The golden rule of Magic is that a card's text trumps all else. In other words, the entire premise of the game is that the rules are malleable.


I read "false complexity" as "complexity as imposed by a set of rules", as opposes to "complexity as an emergent behavior from very simple rules and interaction". Of course, adding any rule will add more complexity of the former, and probably the latter too. Whether one is more interesting than another is a matter of taste.


Also: arbitrary rules.

Concrete example: castling[0] in chess

[0]: http://en.wikipedia.org/wiki/Castling


Reading that article, isn't that what Rich Hickey would call "incidental" (and thus bad) complexity?


Been playing for many years (I'm around 5k.) I also enjoy a game of backgammon (I picked it up last August) and still play casual, artificially-complex games with my friends, since they are not big go fans


Curious, what "artificially-complex" games do you play with your friends?

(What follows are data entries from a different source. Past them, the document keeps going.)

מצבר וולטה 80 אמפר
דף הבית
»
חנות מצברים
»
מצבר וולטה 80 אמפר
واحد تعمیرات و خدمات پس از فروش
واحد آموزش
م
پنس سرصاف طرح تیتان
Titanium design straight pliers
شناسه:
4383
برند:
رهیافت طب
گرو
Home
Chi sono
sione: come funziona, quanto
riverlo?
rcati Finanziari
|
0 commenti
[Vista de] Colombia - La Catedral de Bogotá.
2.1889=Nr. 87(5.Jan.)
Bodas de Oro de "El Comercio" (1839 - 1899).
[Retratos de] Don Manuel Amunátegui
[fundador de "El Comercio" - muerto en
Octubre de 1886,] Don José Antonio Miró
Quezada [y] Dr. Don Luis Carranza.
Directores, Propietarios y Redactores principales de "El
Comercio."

The ones they like, I don't care that much. Lately, Battlestar Galactica and a couple I don't remember the names.


I've been playing for a couple years now. Easily one of the most enjoyable games I've ever played. The amount of complexity that's hidden in something seemingly so simple so really rewarding to me. I've only managed to get to around 14-11k so far, but I'm looking forward to progressing as I get older in life!

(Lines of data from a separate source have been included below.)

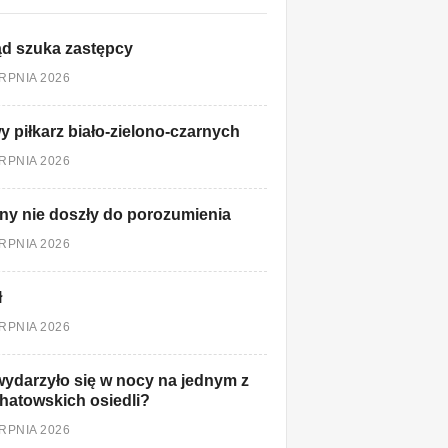
d szuka zastępcy
ERPNIA 2026
 piłkarz biało-zielono-czarnych
ERPNIA 2026
ny nie doszły do porozumienia
ERPNIA 2026
ł
ERPNIA 2026
ydarzyło się w nocy na jednym z
hatowskich osiedli?
ERPNIA 2026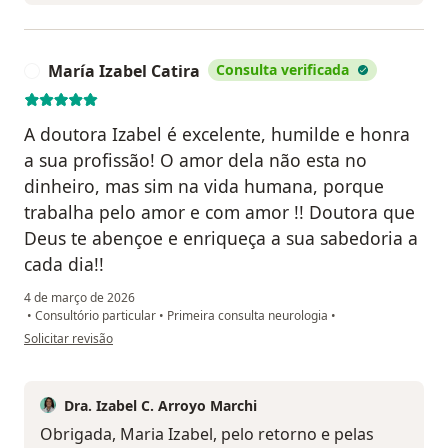
María Izabel Catira
Consulta verificada
M
A doutora Izabel é excelente, humilde e honra
a sua profissão! O amor dela não esta no
dinheiro, mas sim na vida humana, porque
trabalha pelo amor e com amor !! Doutora que
Deus te abençoe e enriqueça a sua sabedoria a
cada dia!!
4 de março de 2026
•
Consultório particular
•
Primeira consulta neurologia
•
na opinião do utilizador María Izabel Catira
Solicitar revisão
Dra. Izabel C. Arroyo Marchi
Obrigada, Maria Izabel, pelo retorno e pelas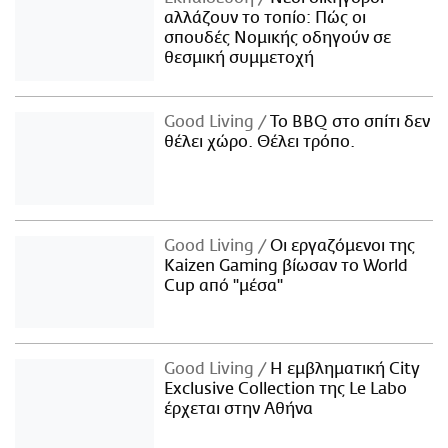
αλλάζουν το τοπίο: Πώς οι
σπουδές Νομικής οδηγούν σε
θεσμική συμμετοχή
Good Living
Το BBQ στο σπίτι δεν
θέλει χώρο. Θέλει τρόπο.
Good Living
Οι εργαζόμενοι της
Kaizen Gaming βίωσαν το World
Cup από "μέσα"
Good Living
Η εμβληματική City
Exclusive Collection της Le Labo
έρχεται στην Αθήνα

Just wanted to add that if you don't regularly have the free-time to commit to a full game of Go, or if you simply prefer to play at a slower pace, you might also check out http://www.dragongoserver.net .

They have a variety of board sizes, game types, and recently added tournaments. The average game will play 2-4 moves per day. I typically have 15-18 games going simultaneously, which overall gives me just enough to do while waiting for dependencies to download or the CI server to run.

One note of caution if you've played on other servers: DGS's rankings are shifted considerably higher than many other online servers (much closer in parity with the professional organizations). More info here: http://senseis.xmp.net/?RankWorldwideComparison


OGS (https://online-go.com/) is pretty good as well. It's web based and supports both correspondence and real time games. It's also pretty close to KGS in terms of features.


I've been playing on and off for a few years. I got to around 1 dan, and hit a wall because I need to actually study regularly in order to improve now, but I'm too lazy. I've been taking a break and planning on creating some sort of routine for doing tsumego every day and pro game reviews.

I've always loved the way it becomes so complex through such seemingly minimal and simple rules (although superko rule and komi aren't particularly simple rules).


I really enjoy playing go. I found the online platforms burdensome and poor at matching me with beginners of similar experience. For years I've imagined Go bringing the world closer together through a platform that combines use of a physical board with Internet connectivity. Playing in person is so much more gratifying.

if anyone would like to simulate this experience together we can Skype play


>poor at matching me with beginners of similar experience

I don't know what server(s) you tried, but unfortunately quite a few of them have a sandbagger problem at the lower ranks. Also the ranking system itself has its inconveniences. The difference between a 19 kyu and a 16 kyu might be nearly negligible, but the difference between a 3 kyu and a 1 kyu is usually not. Coupled with the fact that it takes servers a few games to get an accurate rank, it often makes for a frustrating experience for beginners.


I like Diplomacy (even no-press) because it adds a kind of complexity that you don't have in Go: multi-party considerations.


Gokgs is a great resource, but it requires a Java browser plugin to play. That's seriously messed up.


yes, love to play, and love to teach. play mostly on KGS (4k), teach in person, whoever will sit still ;)

similarly, i find it hard to play other games because they seem silly by comparison.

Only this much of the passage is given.